_Activity_
Working from the entries that follow, transcribe exactly and only the lines from the one with "carácter comercial que" through the last, pictures excluded.

Available data Start Marker

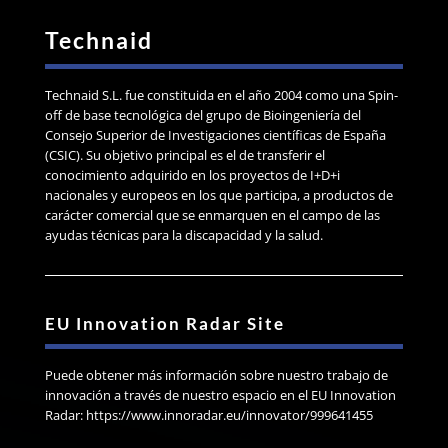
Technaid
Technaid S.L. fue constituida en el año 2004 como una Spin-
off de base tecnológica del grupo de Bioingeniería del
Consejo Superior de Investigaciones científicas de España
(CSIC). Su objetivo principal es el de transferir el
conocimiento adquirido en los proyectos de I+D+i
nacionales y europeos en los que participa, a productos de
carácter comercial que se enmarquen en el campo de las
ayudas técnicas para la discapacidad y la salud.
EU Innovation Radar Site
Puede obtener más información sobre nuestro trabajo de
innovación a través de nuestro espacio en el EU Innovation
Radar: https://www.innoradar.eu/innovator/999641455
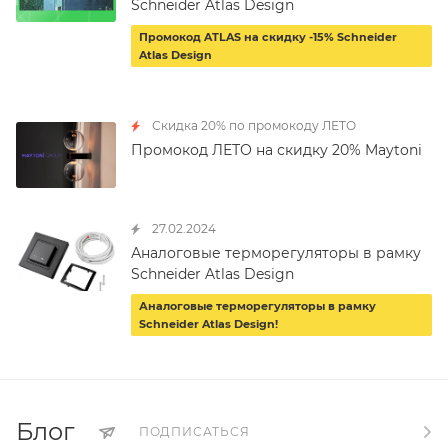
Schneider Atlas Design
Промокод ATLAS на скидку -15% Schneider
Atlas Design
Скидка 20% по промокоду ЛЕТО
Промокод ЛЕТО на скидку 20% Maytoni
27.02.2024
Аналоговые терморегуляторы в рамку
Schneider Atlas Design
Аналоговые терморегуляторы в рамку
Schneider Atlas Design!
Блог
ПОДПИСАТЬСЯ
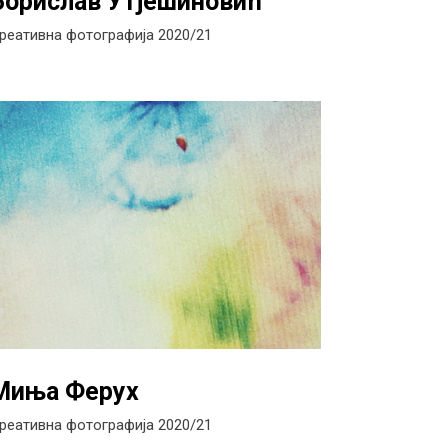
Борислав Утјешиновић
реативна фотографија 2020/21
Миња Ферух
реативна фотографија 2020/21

Available data End Marker

_Expected answer_
carácter comercial que se enmarquen en el campo de las
ayudas técnicas para la discapacidad y la salud.
EU Innovation Radar Site
Puede obtener más información sobre nuestro trabajo de
innovación a través de nuestro espacio en el EU Innovation
Radar: https://www.innoradar.eu/innovator/999641455
Schneider Atlas Design
Промокод ATLAS на скидку -15% Schneider
Atlas Design
Скидка 20% по промокоду ЛЕТО
Промокод ЛЕТО на скидку 20% Maytoni
27.02.2024
Аналоговые терморегуляторы в рамку
Schneider Atlas Design
Аналоговые терморегуляторы в рамку
Schneider Atlas Design!
Блог
ПОДПИСАТЬСЯ
Борислав Утјешиновић
реативна фотографија 2020/21
Миња Ферух
реативна фотографија 2020/21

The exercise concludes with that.